Juggernaut #3 annotations

Posted on Saturday, November 21, 2020 by Paul in Uncategorized

As always, this post contains spoilers, and page numbers go by the digital edition.

“Stuck in the Past”
by Fabian Nicieza, Ron Garney & Matt Milla

COVER / PAGE 1. The Juggernaut replacing a broken statue of Lady Justice, and weighing sand in her scales.

PAGE 2. This issue’s kind-of-sort-of recap page is referencing Amazing Spider-Man vol 1 #230 (July 1982), in which Juggernaut is trying to abduct Madame Web, and winds up fighting Spider-Man on a construction site. Unable to actually hurt Juggernaut, Spider-Man defeats him by luring him into newly-poured concrete foundations which apparently go down 40 feet or so, leading him to sink to the bottom. He was indeed stuck there for quite some time – his next published appearance was in Uncanny X-Men vol 1 #183, two years later – though previous stories have given it as anything from a month to six months.

PAGES 3-5. The start of the trial.

Cain is being sued by Carmine Angelo, apparently on the ground that the fight with Spider-Man caused the release of all that cement, bankrupting Angelo’s construction company. There are a couple of problems with this, not least that it isn’t what happened in Amazing #230 – the cement was already poured.

There’s also the point that if the cement belonged to the company, then you’d expect the claim to be brought by the company or its liquidator, not by the company owner. But that’s fairly easy to explain away – suing the Juggernaut is not a very attractive option since he doesn’t have any money, so it makes more sense for the liquidator to sell the claim to an aggrieved shareholder. As for why it hasn’t timebarred by now, no doubt New York law has all sorts of exciting exceptions in the Marvel Universe.

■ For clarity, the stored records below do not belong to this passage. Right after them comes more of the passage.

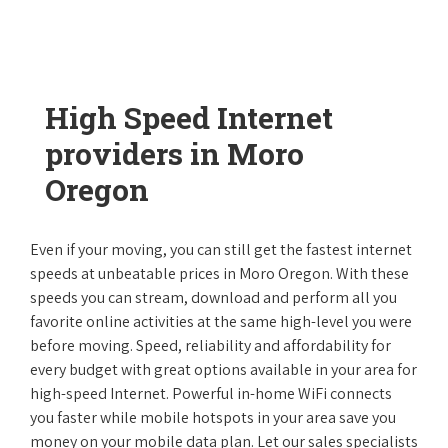
High Speed Internet
providers in Moro
Oregon
Even if your moving, you can still get the fastest internet
speeds at unbeatable prices in Moro Oregon. With these
speeds you can stream, download and perform all you
favorite online activities at the same high-level you were
before moving. Speed, reliability and affordability for
every budget with great options available in your area for
high-speed Internet. Powerful in-home WiFi connects
you faster while mobile hotspots in your area save you
money on your mobile data plan. Let our sales specialists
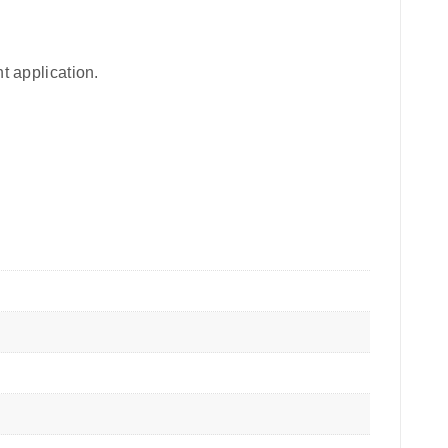
t application.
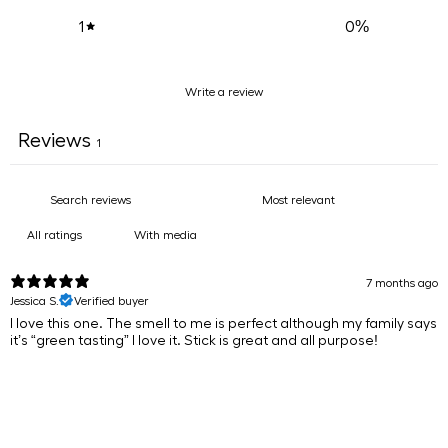
0
%
1
Write a review
Reviews
1
With media
7 months ago
Jessica S.
Verified buyer
​I love this one. The smell to me is perfect although my family says
it’s “green tasting” I love it. Stick is great and all purpose!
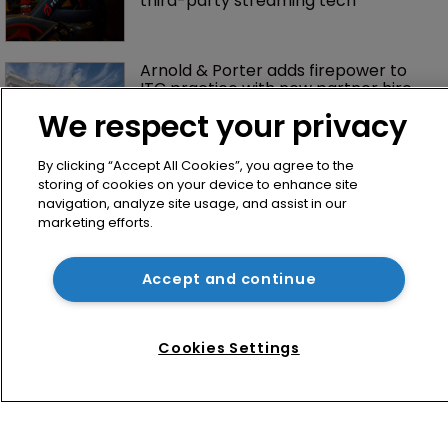
third-party streaming tech
Arnold & Porter adds firepower to 
ITC practice with new partner hire
We respect your privacy
By clicking “Accept All Cookies”, you agree to the
storing of cookies on your device to enhance site
navigation, analyze site usage, and assist in our
marketing efforts.
Accept and continue
Home
News
Cookies Settings
Directory
About us
Contact
Privacy Policy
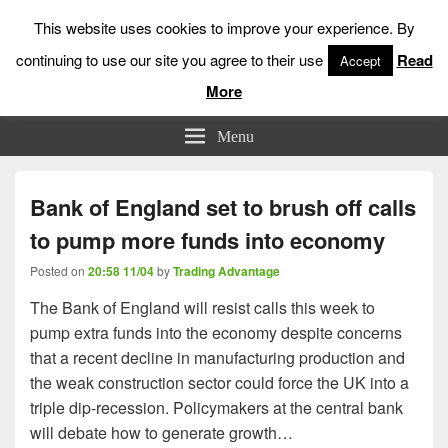
This website uses cookies to improve your experience. By
continuing to use our site you agree to their use
Read
Accept
More
Low Risk Stock Market Trading & Investing
Menu
Bank of England set to brush off calls
to pump more funds into economy
Posted on
20:58 11/04
by
Trading Advantage
The Bank of England will resist calls this week to
pump extra funds into the economy despite concerns
that a recent decline in manufacturing production and
the weak construction sector could force the UK into a
triple dip-recession. Policymakers at the central bank
will debate how to generate growth…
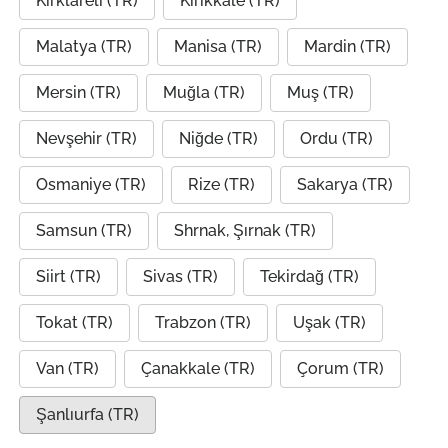
Kırklareli (TR)
Kırıkkale (TR)
Malatya (TR)
Manisa (TR)
Mardin (TR)
Mersin (TR)
Muğla (TR)
Muş (TR)
Nevşehir (TR)
Niğde (TR)
Ordu (TR)
Osmaniye (TR)
Rize (TR)
Sakarya (TR)
Samsun (TR)
Shrnak, Şırnak (TR)
Siirt (TR)
Sivas (TR)
Tekirdağ (TR)
Tokat (TR)
Trabzon (TR)
Uşak (TR)
Van (TR)
Çanakkale (TR)
Çorum (TR)
Şanlıurfa (TR)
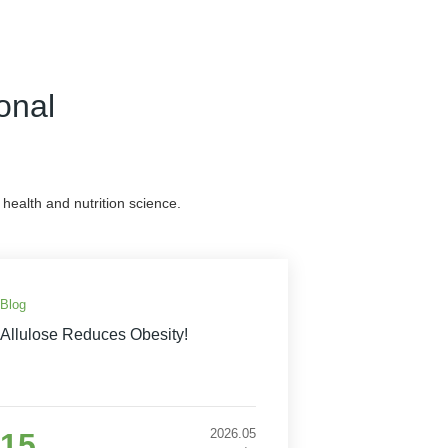
onal
health and nutrition science.
Blog
Allulose Reduces Obesity!
2026.05
15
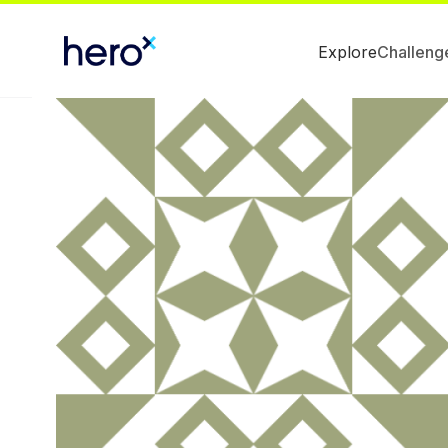
Explore
Challeng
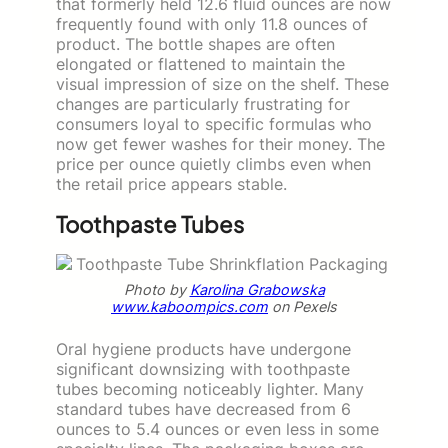
that formerly held 12.6 fluid ounces are now
frequently found with only 11.8 ounces of
product. The bottle shapes are often
elongated or flattened to maintain the
visual impression of size on the shelf. These
changes are particularly frustrating for
consumers loyal to specific formulas who
now get fewer washes for their money. The
price per ounce quietly climbs even when
the retail price appears stable.
Toothpaste Tubes
Photo by
Karolina Grabowska
www.kaboompics.com
on Pexels
Oral hygiene products have undergone
significant downsizing with toothpaste
tubes becoming noticeably lighter. Many
standard tubes have decreased from 6
ounces to 5.4 ounces or even less in some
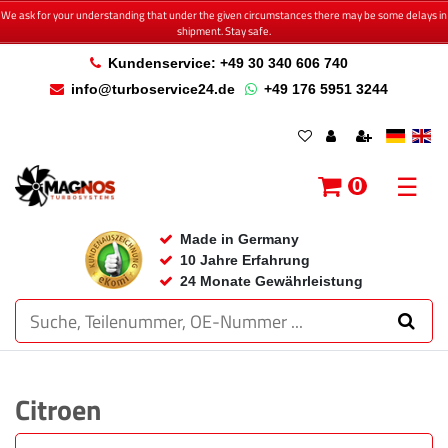
We ask for your understanding that under the given circumstances there may be some delays in
shipment. Stay safe.
Kundenservice: +49 30 340 606 740
info@turboservice24.de
+49 176 5951 3244
☰
0
Made in Germany
10 Jahre Erfahrung
24 Monate Gewährleistung
Citroen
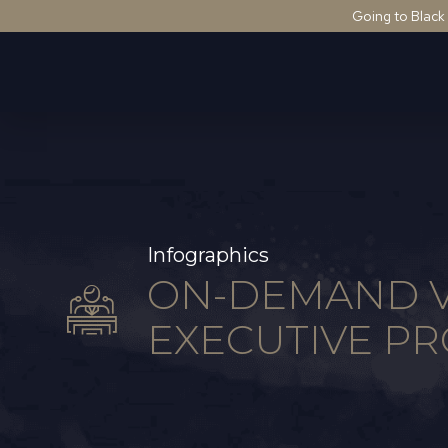
Going to Black
Infographics
ON-DEMAND V
EXECUTIVE PR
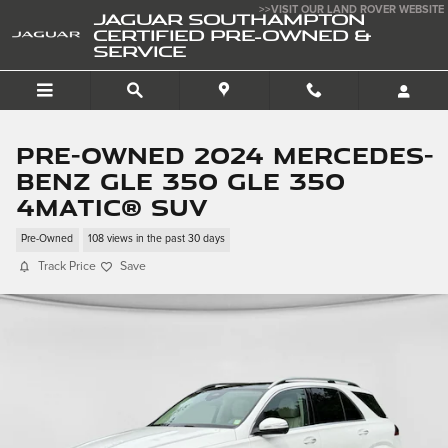
Skip to main content
>>VISIT OUR LAND ROVER WEBSITE
JAGUAR SOUTHAMPTON
CERTIFIED PRE-OWNED &
SERVICE
Pre-Owned 2024 Mercedes-
Benz GLE 350 GLE 350
4matic® SUV
Pre-Owned
108 views in the past 30 days
Track Price
Save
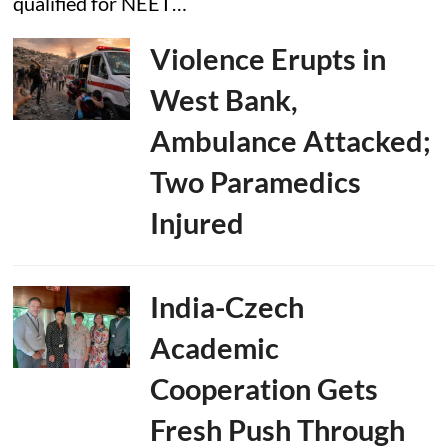
qualified for NEET…
Violence Erupts in
West Bank,
Ambulance Attacked;
Two Paramedics
Injured
India-Czech
Academic
Cooperation Gets
Fresh Push Through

Another possibility is that there’s something slightly dodgy about this claim, which is why it doesn’t match up with the events of Amazing #230. Carmine Angelo is a new character, but the name might be a reference to New York mobster Carmine Agnello.

Despite being notionally the A-plot, this whole trial thing is a bit underdeveloped. Obviously the main point of it is to confront Cain again with the things he did as a villain, but the bottom line is that he walks away without facing any real consequences for them.

Bernie Rosenthal is a supporting character from early 1980s Captain America who did indeed go off to become a lawyer, and occasionally shows up in that role. Makes a change from it always being Matt Murdock, Foggy Nelson or Jen Walters, anyway.

PAGES 4-6. Flashback: Cain arrives at the forge of Cyttorak.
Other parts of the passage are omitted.